## TASK REQUIREMENTS
Go through the entries below and print each one exactly, leaving out pictures.

## INFORMATION SHOWN
◇ ◇ ◇ ◇

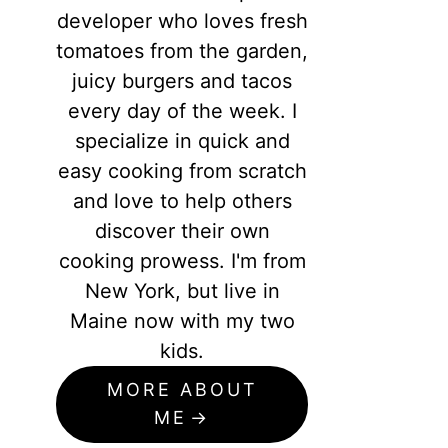
developer who loves fresh
tomatoes from the garden,
juicy burgers and tacos
every day of the week. I
specialize in quick and
easy cooking from scratch
and love to help others
discover their own
cooking prowess. I'm from
New York, but live in
Maine now with my two
kids.
MORE ABOUT
ME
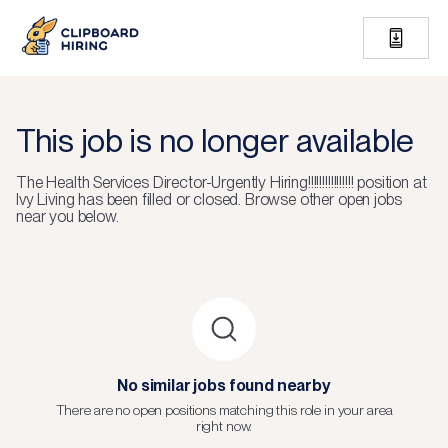
This job is no longer available
The
Health Services Director-Urgently Hiring!!!!!!!!!!!!!!!!
position at
Ivy Living
has been filled or closed.
Browse other open jobs
near you below.
No similar jobs found nearby
There are no open positions matching this role in your area
right now.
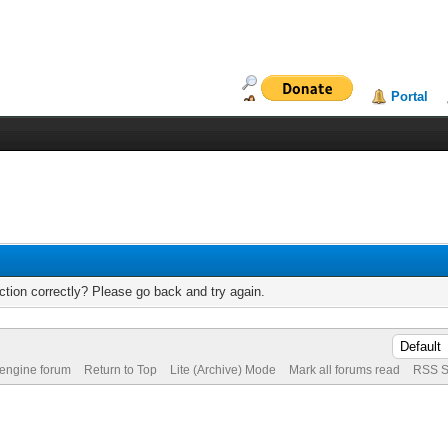
Portal
tion correctly? Please go back and try again.
 engine forum
Return to Top
Lite (Archive) Mode
Mark all forums read
RSS S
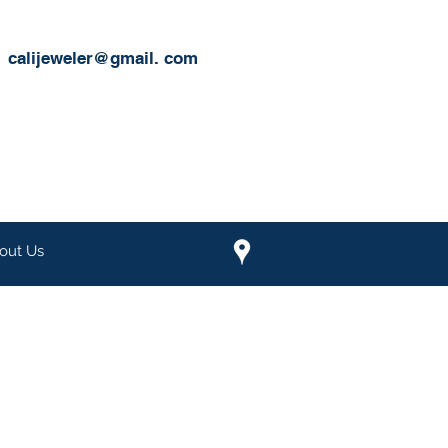
calijeweler@gmail.
com
out Us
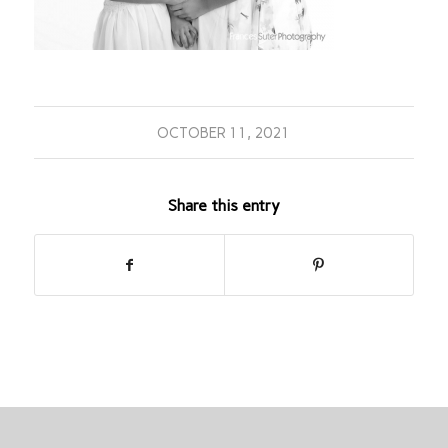
OCTOBER 11, 2021
Share this entry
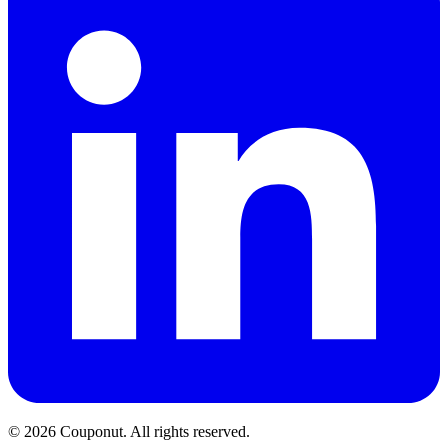
©
2026
Couponut. All rights reserved.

◇ ◇ ◇ ◇

## PROBLEM SOLUTION
developer who loves fresh
tomatoes from the garden,
juicy burgers and tacos
every day of the week. I
specialize in quick and
easy cooking from scratch
and love to help others
discover their own
cooking prowess. I'm from
New York, but live in
Maine now with my two
kids.
MORE ABOUT
ME
This job is no longer available
The
Health Services Director-Urgently Hiring!!!!!!!!!!!!!!!!
position at
Ivy Living
has been filled or closed.
Browse other open jobs
near you below.
No similar jobs found nearby
There are no open positions matching this role in your area
right now.
Portal
tion correctly? Please go back and try again.
 engine forum
Return to Top
Lite (Archive) Mode
Mark all forums read
RSS S
calijeweler@gmail.
com
out Us
OCTOBER 11, 2021
Share this entry
©
2026
Couponut. All rights reserved.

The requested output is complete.